The lines to extract begin at the one containing "Cookie settings" and run to the end of the listing; set them down exactly and alone.
--- Exercise inputs Enclosed Below ---
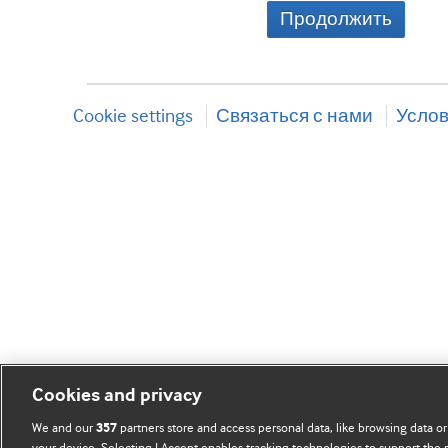
Продолжить
Cookie settings
Связаться с нами
Услов
Cookies and privacy
We and our
partners store and access personal data, like browsing data or
357
your device. Selecting I Accept enables tracking technologies to support th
--- End of Enclosed Exercise inputs ---
# Final answer
Cookie settings
Связаться с нами
Услов
Cookies and privacy
We and our
partners store and access personal data, like browsing data or
357
your device. Selecting I Accept enables tracking technologies to support th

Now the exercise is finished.